- [REQUIREMENT]
Excluding any images, copy all of the lines below precisely as written.

- [THE RECORDS]
◇ ◇ ◇
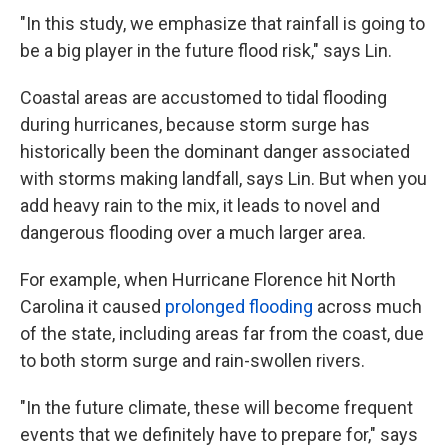
"In this study, we emphasize that rainfall is going to
be a big player in the future flood risk," says Lin.
Coastal areas are accustomed to tidal flooding
during hurricanes, because storm surge has
historically been the dominant danger associated
with storms making landfall, says Lin. But when you
add heavy rain to the mix, it leads to novel and
dangerous flooding over a much larger area.
For example, when Hurricane Florence hit North
Carolina it caused
prolonged flooding
across much
of the state, including areas far from the coast, due
to both storm surge and rain-swollen rivers.
"In the future climate, these will become frequent
events that we definitely have to prepare for," says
◇ ◇ ◇
- [WRITTEN RESPONSE]
"In this study, we emphasize that rainfall is going to
be a big player in the future flood risk," says Lin.
Coastal areas are accustomed to tidal flooding
during hurricanes, because storm surge has
historically been the dominant danger associated
with storms making landfall, says Lin. But when you
add heavy rain to the mix, it leads to novel and
dangerous flooding over a much larger area.
For example, when Hurricane Florence hit North
Carolina it caused
prolonged flooding
across much
of the state, including areas far from the coast, due
to both storm surge and rain-swollen rivers.
"In the future climate, these will become frequent
events that we definitely have to prepare for," says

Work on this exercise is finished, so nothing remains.